Biological significance of congenital melanocytic Flashcards
CMN family, lifecycle, melanoma risk
CMN are classified into 2 broad groups. Name the groups.
- CMN blue type
- CMN non-blue type
CMN are classified into 2 broad groups. Which group is most common?
CMN blue type
Name 3 types of Nevi belonging to “CMN blue type” group:
- Mongolian spot
- Nevus of Ota
- Nevus of Ito
CMN of the “non-blue” family are also defined as _________ ____ .
Superficial CMN
Superficial CMN are divided into 3 groups by size. Name them.
- Small CMN (<2 cm)
- Medium CMN (2-20 cm),
- Large CMN (>20 cm)
Are Medium and large CMNs tumors or hamartomas?
Hamartomas.
Hamartomas are typified by a benign proliferation of melanocytes and keratinocytes
Which groups of CMN are always present at birth
Medium and large
Small CMN that present after birth are also known as _____ _________ _____ .
Early acquired nevi
Why are small CMN thought to belong to the family of CMN even when they present after birth?
Because of similarity in terms of
1. morphological features
2. behavior
Name Morphological features of Small CMN. Clinical and dermascopic.
Clinically: flat or slightly raised pigmented lesions
Dermoscopy: globular pattern
(Brown globules at the periphery is the hallmark of growing phase)
How do small CMNs evolve? Clinical and dermascopic.

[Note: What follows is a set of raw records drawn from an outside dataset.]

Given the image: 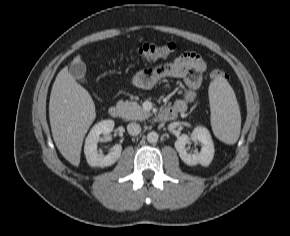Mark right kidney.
Wrapping results in <instances>:
<instances>
[{
	"mask_svg": "<svg viewBox=\"0 0 290 236\" xmlns=\"http://www.w3.org/2000/svg\"><path fill=\"white\" fill-rule=\"evenodd\" d=\"M113 120H103L95 124L90 130L84 145L86 160L91 167H107L113 165L121 156L122 146L117 144L113 146L108 155L99 154L97 143L100 135H108L114 128Z\"/></svg>",
	"mask_w": 290,
	"mask_h": 236,
	"instance_id": "obj_1",
	"label": "right kidney"
}]
</instances>
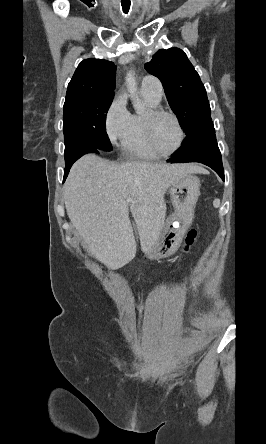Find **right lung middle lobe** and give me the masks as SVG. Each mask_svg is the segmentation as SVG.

Clinical: become more elevated and acquire a papillomatous or smooth surface.
Dermascopically: brown globules at the periphery disappear, while a cobblestone pattern becomes visible throughout the lesion.

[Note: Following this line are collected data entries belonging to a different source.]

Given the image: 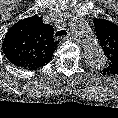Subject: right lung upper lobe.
Wrapping results in <instances>:
<instances>
[{
  "label": "right lung upper lobe",
  "mask_w": 118,
  "mask_h": 118,
  "mask_svg": "<svg viewBox=\"0 0 118 118\" xmlns=\"http://www.w3.org/2000/svg\"><path fill=\"white\" fill-rule=\"evenodd\" d=\"M53 33V27L43 23L41 17H28L8 30L3 52L13 65L36 70L47 64L56 50L58 42Z\"/></svg>",
  "instance_id": "1"
}]
</instances>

(After a variable time, usually years)
What are the morphological features of medium and large CMN. Clinical and dermascopic.
Clinical: verrucous surface intermingled with terminal hairs. (Owing to keratinocytic proliferation)
Dermascopically: globular pattern, a reticular pattern or combination.
What is neurocutaneous melanosis
Rare, potentially life-threatening condition where CMN involve the central nervous system
When should you suspect neurocutaneous melanosis?
When large CMN is accompanied by multiple smaller CMN
(Satellitosis)
What investigation is mandatory in neurocutaneous melanosis
Brain MRI within first year of life
What is the usual lifecycle of small CMN?
- Tend to persist over time
- Undergo progressive maturation within the dermis
(May undergo spontaneous involution on nails and acral sites)
Overall risk of melanoma in patients with CMN.
In 1 of the largest studies including more than 6500 patient’s with medium and large CMN the overall risk of developing melanoma was …
0.7%
(at a median age of 7 years)
Risk of melanoma in patients with large CMN (> 40 cm).
In 1 of the largest studies are more than 6500 patient’s with medium and large CMN the risk of developing melanoma and CMN greater than 40 cm may reach ….?
10%
Risk of developing melanoma in an acquired melanocytic nevus …?
Approximately 1 in 200,000
Risk of developing melanoma risk in small CMN …. ?
Has not yet been calculated
The majority of melanomas arising in pediatric population develop in what type of nevus?
Small CMN
Although the risk is small, the number of small CMN greatly outnumber medium and large CMN.
What percentage of melanomas arising in pediatric population develop in CMN?
55%
What percentage of melanomas in the adult population arise de novo?
70%
Which is the most important melanoma precursor in terms of absolute numbers?
Small CMN
What is the difference between a tumor and a hamartoma?
- A tumor is a solid mass that forms when a group of abnormal cells clumps together.
(Tumors can be benign or malignant (cancerous)).
- The defining feature of a hamartoma is that the cells that clump together are the same as the cells found in the surrounding normal tissue.